November 3, 20241 yr Hi, I also had this problem (main problem was slow SMB transfer to my Unraid server (stuck at around 25-30 MB/sec)) and it seems to be finally fixed. My Hardware is not the problem at all (Ryzen 9 / actual Ryzen 7, NVMEs, etc). I have 2.5GBit NICs and also some 2.5GBit Switches (Aliexpress). Tried a lot and it's fixed now. I think changing MTU to 9000 on the Unraid Server + Clients fixed it finally, but here a list of what I did: -------------------------------------------------------------------------------- https://www.youtube.com/watch?v=t6MZGboDMZs&t=9s --> all of suggested tweaks -------------------------------------------------------------------------------- SMB Performance Tuning -------------------------------------------------------------------------------- Permit exclusive Shares --> Yes MTU 9000 (Unraid) + Windows clients --------------------------------------------------------------------------------
December 9, 20241 yr Author On 9/8/2024 at 12:49 AM, Yock said: @bryce2113 Run the "dd if=/dev/zero of=/mnt/cache/temp/test.img bs=16G count=20 oflag=dsync status=progress" (change the destination in the command to fit your server) and see what the internal results are. Might point to if it's internal or network problem. Btw. as you can see i'm far from an expert but the result of this should at least be interesting. Edit: Changed some numbers i f.ed up. Picking this back up again. I ran this command, but changed to use a 16GB .mkv file. Max transfer was right around 400MB/s, which is coincidentally the max speed I'm seeing over SMB. No clue what's going on other than this likely points to some internal issue within Unraid. Which I pretty much already knew since iPerf results are right around ~9gbs.
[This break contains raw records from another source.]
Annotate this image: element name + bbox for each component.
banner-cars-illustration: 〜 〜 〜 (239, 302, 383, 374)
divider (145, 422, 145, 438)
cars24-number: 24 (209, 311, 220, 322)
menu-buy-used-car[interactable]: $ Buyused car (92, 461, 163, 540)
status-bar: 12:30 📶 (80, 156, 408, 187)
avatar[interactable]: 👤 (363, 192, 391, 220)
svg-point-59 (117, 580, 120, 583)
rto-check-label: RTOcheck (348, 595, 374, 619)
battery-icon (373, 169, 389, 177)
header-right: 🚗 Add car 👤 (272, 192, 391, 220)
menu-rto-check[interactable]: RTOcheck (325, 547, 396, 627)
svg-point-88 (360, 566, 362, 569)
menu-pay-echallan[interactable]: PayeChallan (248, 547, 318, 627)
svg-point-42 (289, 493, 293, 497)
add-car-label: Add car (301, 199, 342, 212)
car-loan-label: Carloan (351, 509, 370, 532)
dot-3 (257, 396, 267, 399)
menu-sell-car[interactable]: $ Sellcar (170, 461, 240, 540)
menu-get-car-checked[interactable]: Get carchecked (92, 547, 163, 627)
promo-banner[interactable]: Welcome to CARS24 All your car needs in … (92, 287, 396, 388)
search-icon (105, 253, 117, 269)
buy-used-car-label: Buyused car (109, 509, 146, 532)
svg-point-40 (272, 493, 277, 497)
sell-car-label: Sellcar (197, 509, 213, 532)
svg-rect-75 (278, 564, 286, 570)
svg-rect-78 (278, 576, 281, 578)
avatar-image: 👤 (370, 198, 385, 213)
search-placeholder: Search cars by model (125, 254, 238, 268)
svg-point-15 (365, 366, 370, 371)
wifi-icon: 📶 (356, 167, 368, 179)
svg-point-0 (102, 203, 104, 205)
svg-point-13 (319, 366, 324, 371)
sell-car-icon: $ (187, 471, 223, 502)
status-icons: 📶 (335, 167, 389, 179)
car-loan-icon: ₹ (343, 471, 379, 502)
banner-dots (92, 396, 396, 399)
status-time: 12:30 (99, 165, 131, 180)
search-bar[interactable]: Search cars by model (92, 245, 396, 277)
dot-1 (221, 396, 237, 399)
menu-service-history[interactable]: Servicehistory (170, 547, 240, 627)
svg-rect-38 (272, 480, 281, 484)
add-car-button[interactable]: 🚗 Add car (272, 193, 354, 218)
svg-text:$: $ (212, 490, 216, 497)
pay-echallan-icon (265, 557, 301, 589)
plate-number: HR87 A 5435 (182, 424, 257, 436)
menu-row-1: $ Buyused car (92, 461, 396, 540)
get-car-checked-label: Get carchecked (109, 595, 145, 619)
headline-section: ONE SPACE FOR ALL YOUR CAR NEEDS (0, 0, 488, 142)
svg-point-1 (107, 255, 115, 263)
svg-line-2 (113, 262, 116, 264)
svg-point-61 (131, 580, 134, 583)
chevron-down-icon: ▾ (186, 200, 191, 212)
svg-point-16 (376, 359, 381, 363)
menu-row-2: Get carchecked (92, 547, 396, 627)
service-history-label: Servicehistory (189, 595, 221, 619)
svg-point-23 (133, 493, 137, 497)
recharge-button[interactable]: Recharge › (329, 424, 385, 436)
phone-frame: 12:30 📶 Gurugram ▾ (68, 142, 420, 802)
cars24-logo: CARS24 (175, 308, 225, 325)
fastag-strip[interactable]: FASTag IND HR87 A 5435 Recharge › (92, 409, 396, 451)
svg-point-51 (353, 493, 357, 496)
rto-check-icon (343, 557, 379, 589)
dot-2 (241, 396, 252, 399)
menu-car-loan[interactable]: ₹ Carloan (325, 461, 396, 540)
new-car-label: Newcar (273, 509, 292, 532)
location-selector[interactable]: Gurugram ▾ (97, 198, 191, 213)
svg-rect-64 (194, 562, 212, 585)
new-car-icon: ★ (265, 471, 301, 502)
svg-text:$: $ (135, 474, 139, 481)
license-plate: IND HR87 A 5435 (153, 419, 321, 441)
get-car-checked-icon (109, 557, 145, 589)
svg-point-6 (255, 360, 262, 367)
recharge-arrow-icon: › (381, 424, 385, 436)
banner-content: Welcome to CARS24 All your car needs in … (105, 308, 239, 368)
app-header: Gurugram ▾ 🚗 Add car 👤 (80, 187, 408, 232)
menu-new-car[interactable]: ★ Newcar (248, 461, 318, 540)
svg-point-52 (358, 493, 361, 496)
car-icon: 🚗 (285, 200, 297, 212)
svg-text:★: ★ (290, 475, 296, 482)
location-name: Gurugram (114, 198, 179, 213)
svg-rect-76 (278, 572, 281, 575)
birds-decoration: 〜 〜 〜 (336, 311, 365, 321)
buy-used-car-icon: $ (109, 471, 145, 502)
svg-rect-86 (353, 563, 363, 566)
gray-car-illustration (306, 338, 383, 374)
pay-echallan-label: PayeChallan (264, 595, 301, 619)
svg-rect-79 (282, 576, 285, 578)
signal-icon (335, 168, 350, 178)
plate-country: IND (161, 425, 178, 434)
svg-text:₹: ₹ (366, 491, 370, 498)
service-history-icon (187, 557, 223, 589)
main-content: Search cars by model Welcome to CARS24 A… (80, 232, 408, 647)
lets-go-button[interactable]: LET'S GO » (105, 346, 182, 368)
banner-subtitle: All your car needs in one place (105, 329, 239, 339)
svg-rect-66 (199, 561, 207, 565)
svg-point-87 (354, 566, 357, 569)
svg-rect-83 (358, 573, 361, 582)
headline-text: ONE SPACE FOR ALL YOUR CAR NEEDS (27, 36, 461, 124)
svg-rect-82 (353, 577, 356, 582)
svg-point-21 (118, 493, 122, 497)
After 10+ years on Unraid I'm seriously consider switching to TrueNAS to get speed back.
December 9, 20241 yr Author On 10/17/2024 at 6:06 PM, bpham said: Did you ever figure this out? I seem to be running into the same problem. SMB writes to nvme cache seem to cap out at about 350MB/s, however in the reverse direction I can pull my full speed. Iperf3 is showing 9Gbits to Unraid. At some point I had it writing at 700MB/s but I don't know what happened. Nope, still having the same issue.
December 9, 20241 yr Author I played around some more and am certain this is likely a FUSE issue. I enabled Exclusive Shares in Global Share Settings. I then created a share using only my NVME Pool has the Primary Storage, Secondary Storage set to None. SMB transfer was ~700MB/s. On the same share I selected the Array as the Secondary Storage, which skips Exclusive Shares option (i.e. uses FUSE again). Transfer speeds ~400MB/s. Not sure there is a great permanent way to avoid FUSE with a share that uses an NVME as primary but relies on Mover and the HDD array for storage.
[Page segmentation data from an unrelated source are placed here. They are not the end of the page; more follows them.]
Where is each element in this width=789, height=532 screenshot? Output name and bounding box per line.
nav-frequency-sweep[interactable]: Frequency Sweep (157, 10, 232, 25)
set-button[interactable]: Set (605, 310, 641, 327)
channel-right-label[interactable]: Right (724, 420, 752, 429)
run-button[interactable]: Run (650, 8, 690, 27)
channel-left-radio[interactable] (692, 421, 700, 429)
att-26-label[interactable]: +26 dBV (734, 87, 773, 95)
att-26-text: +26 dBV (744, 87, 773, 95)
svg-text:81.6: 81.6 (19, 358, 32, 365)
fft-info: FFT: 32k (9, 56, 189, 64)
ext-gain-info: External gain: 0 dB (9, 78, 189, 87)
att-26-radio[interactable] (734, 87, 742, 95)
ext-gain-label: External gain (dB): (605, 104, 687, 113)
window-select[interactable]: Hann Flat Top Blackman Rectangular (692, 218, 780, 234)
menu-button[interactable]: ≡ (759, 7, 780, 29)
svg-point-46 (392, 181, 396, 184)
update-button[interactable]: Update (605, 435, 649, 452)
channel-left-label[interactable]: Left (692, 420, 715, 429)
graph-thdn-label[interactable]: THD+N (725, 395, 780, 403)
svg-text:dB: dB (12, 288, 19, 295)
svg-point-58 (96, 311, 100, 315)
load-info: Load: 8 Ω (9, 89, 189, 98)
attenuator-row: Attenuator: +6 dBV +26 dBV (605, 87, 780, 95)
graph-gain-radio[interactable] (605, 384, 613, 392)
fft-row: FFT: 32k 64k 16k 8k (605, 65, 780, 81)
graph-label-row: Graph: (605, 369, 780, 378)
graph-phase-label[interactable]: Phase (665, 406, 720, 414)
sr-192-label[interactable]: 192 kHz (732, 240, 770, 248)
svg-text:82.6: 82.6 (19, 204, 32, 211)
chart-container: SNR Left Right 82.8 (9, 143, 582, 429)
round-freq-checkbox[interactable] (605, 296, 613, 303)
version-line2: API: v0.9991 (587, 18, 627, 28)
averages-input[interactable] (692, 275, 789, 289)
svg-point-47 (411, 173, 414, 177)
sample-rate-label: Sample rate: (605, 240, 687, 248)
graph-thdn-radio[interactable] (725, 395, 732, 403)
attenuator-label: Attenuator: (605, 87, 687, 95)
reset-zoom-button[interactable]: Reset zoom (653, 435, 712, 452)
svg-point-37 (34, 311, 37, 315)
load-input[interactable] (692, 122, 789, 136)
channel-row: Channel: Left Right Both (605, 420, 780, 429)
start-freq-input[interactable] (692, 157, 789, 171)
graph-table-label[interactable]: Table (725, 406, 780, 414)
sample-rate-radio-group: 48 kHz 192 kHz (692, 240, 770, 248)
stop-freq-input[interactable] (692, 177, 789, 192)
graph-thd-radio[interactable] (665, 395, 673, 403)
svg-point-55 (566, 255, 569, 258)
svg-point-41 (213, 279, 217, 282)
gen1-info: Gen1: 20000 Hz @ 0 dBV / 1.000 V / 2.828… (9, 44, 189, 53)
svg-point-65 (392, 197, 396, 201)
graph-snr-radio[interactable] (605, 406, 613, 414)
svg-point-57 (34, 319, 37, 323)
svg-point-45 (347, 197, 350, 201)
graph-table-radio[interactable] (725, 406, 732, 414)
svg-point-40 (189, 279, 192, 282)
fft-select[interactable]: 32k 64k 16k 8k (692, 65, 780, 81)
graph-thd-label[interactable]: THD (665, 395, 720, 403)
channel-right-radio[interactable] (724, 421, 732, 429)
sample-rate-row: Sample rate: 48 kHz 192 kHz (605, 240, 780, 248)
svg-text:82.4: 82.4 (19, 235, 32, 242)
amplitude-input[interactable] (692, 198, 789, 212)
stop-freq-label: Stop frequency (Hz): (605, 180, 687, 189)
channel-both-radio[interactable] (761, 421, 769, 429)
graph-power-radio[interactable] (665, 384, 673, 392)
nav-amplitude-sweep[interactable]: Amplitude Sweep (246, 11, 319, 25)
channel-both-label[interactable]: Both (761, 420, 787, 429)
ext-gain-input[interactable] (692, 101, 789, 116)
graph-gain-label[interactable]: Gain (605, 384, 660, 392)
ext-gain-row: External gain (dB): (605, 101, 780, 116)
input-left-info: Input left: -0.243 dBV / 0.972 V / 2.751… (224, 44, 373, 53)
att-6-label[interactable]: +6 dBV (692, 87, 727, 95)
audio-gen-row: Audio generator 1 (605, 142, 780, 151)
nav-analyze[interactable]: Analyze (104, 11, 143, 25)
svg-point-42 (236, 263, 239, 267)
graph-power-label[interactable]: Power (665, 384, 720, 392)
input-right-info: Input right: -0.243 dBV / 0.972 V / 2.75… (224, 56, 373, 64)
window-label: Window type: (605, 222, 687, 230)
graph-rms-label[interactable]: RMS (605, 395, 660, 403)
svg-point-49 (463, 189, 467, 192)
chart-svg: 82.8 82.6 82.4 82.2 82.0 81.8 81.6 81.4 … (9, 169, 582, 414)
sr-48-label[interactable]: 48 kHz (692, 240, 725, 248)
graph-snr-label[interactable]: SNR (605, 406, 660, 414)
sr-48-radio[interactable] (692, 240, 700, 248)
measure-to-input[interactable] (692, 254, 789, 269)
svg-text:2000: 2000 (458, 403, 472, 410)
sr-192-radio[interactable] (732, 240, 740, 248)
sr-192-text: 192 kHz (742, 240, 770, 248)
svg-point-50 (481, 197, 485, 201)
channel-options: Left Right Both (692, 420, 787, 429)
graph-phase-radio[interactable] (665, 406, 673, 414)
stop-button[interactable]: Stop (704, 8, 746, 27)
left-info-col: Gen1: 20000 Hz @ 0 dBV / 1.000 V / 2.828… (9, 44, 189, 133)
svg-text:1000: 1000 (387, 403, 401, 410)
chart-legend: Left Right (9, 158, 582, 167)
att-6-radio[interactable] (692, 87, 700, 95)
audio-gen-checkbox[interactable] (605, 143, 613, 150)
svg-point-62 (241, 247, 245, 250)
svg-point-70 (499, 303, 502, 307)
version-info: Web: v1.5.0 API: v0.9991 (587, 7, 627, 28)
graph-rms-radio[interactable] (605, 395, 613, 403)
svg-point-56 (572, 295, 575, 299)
December 9, 20241 yr Community Expert 7 hours ago, bryce2113 said: Not sure there is a great permanent way to avoid FUSE with a share that uses an NVME as primary but relies on Mover and the HDD array for storage. You can use the disk share.
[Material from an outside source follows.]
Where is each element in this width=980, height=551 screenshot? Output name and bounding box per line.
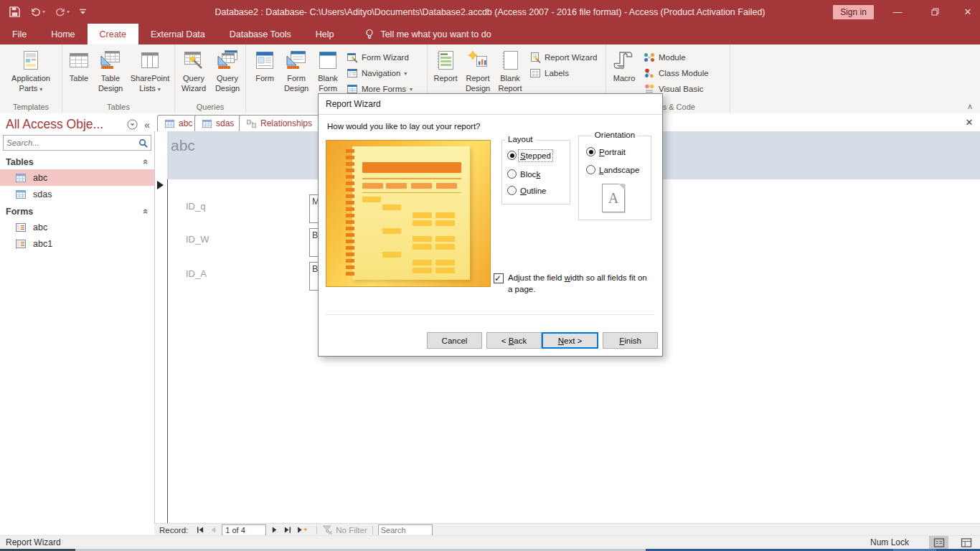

December 11, 20241 yr On 12/9/2024 at 5:32 AM, bryce2113 said: I played around some more and am certain this is likely a FUSE issue. I enabled Exclusive Shares in Global Share Settings. I then created a share using only my NVME Pool has the Primary Storage, Secondary Storage set to None. SMB transfer was ~700MB/s. On the same share I selected the Array as the Secondary Storage, which skips Exclusive Shares option (i.e. uses FUSE again). Transfer speeds ~400MB/s. Not sure there is a great permanent way to avoid FUSE with a share that uses an NVME as primary but relies on Mover and the HDD array for storage. In Unraid Beta 7 you can set the CPU governor to performance, that gains me about 200MB/s. You can also do it with the "tips and tweaks" plugin.